### What to produce
Take the data below and copy exactly the lines starting at the one with "seen as depressing" and finishing at the one with "want to show", both included.

### Stored data
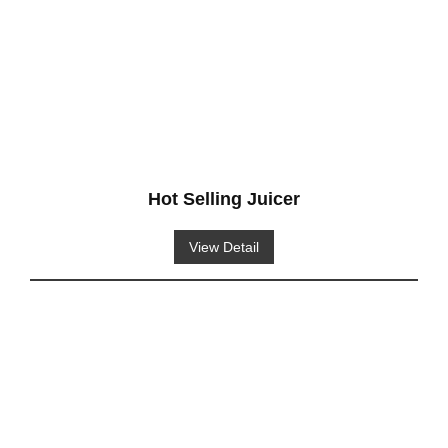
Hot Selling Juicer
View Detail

--

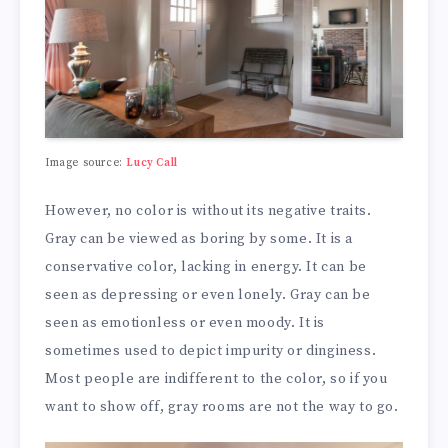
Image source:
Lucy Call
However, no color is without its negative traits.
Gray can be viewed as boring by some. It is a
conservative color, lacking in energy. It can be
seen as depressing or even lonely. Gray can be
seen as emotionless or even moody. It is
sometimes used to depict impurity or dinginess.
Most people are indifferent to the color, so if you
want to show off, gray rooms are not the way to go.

### Solution to this task
seen as depressing or even lonely. Gray can be
seen as emotionless or even moody. It is
sometimes used to depict impurity or dinginess.
Most people are indifferent to the color, so if you
want to show off, gray rooms are not the way to go.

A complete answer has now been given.